South Africa’s Seriti Resources said its multi-product operations at Middelburg Mine Services (MMS) and at Klipspruit South-East pit together with related opencast activities (Klipspruit Opencast) are not currently commercially sustainable and require material restructuring to improve unit costs and the prospects of future sustainability. Moreover, these mines, which export coal through Richards Bay are adversely impacted by Transnet’s inability to provide consistent rail service from the mines to the port and market volatility.

The company announced plans to lay off more than 1,100 workers across MMS, Klipspruit operations and its corporate services team which is to be re-sized to service a smaller base of operational mines.

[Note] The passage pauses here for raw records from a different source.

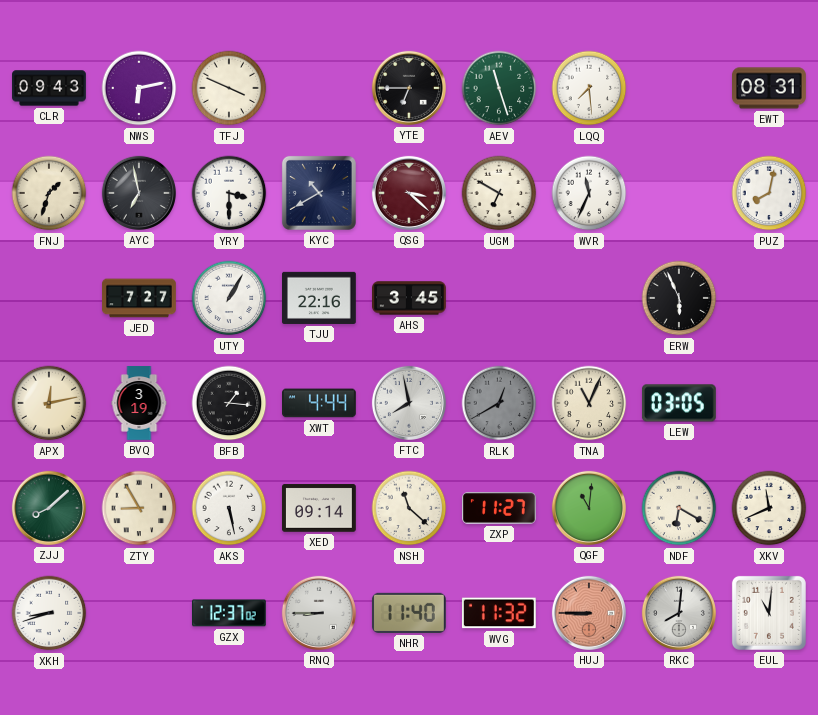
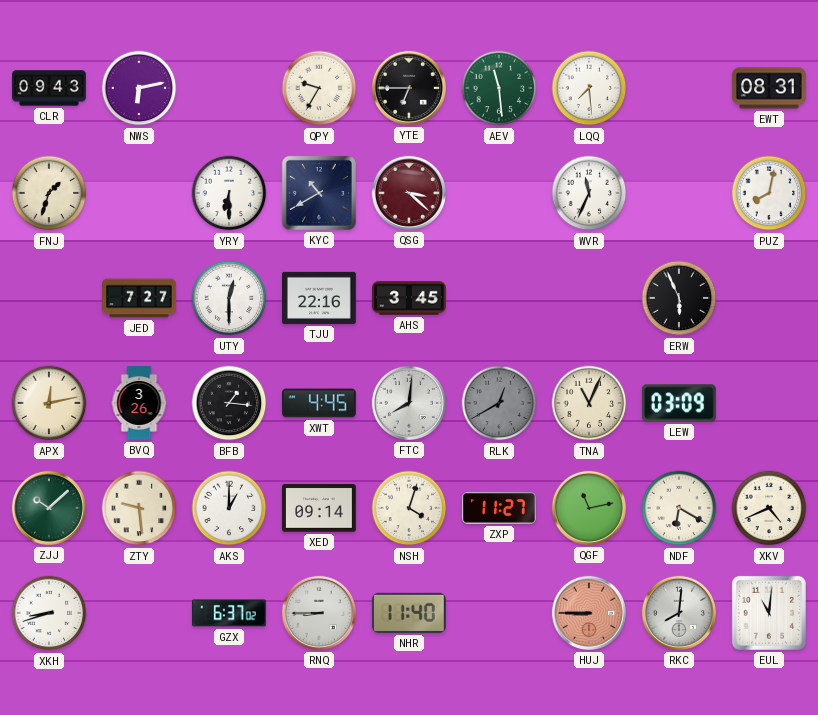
TFJ: 3:49 -> none
QPY: none -> 9:35
AEV: 11:27 -> 11:29
AYC: 6:58 -> none
YRY: 3:30 -> 6:30
UGM: 6:50 -> none
UTY: 1:05 -> 12:30
BVQ: 3:19 -> 3:26
XWT: 4:44 -> 4:45
FTC: 7:58 -> 8:01
LEW: 03:05 -> 03:09
ZJJ: 8:08 -> 10:08
ZTY: 8:55 -> 9:29
AKS: 5:28 -> 1:00
NSH: 11:22 -> 4:03
QGF: 11:01 -> 11:13
XKV: 11:41 -> 4:41
GZX: 12:37 -> 6:37
WVG: 11:32 -> none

“We recognize that this exercise will negatively impact our workforce and local communities,” said Mike Teke, CEO of Seriti Resources. “We have not taken this step lightly. We will continue to engage openly and constructively with our employees and organized labor to ensure the best outcome for all concerned.”

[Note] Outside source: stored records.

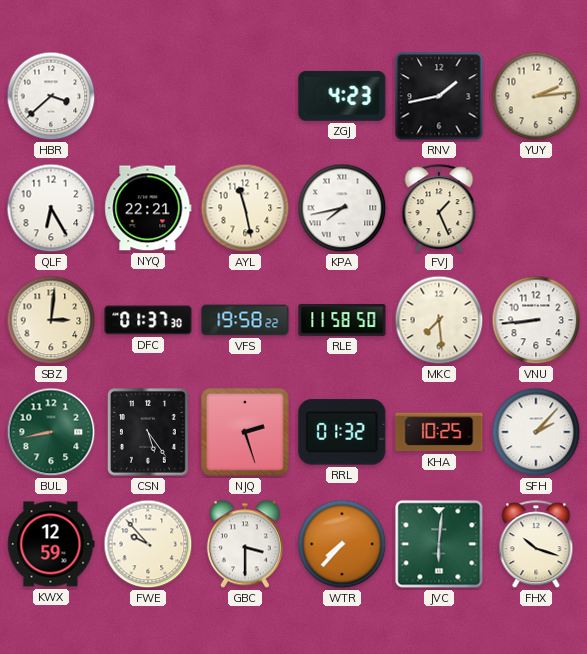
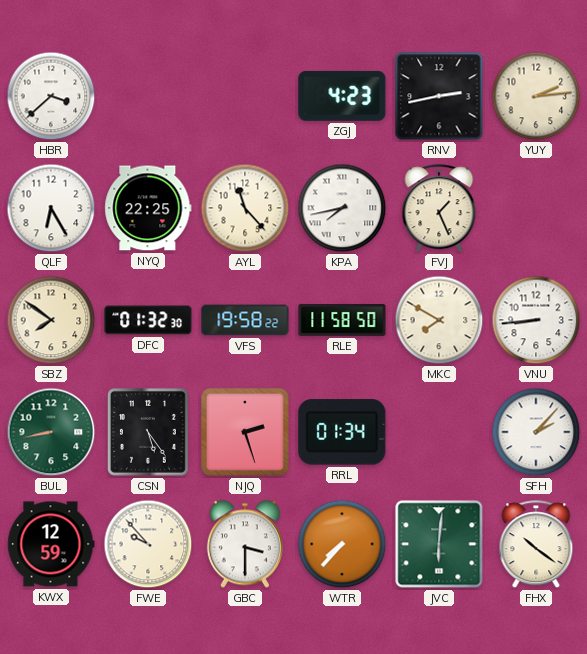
RNV: 1:43 -> 2:43
NYQ: 22:21 -> 22:25
AYL: 11:28 -> 11:23
SBZ: 3:01 -> 7:51
DFC: 01:37 -> 01:32
MKC: 7:29 -> 7:50
RRL: 01:32 -> 01:34
KHA: 10:25 -> none
FHX: 10:18 -> 10:21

Seriti acquired MMS and Klipspruit from South32 in June 2021. MMS is a large-scale dragline complex, supplemented by truck-and-shovel operations. MMS employs more than 3,700. Klipspruit uses truck-shovel operations to mine coal with the dragline performing reclamation in the main pit, which was mined out in Q2 FY21. This operation employs nearly 1,500.

Seriti said it remains fully committed to honoring its coal supply obligations to Eskom, inland customers and the export markets.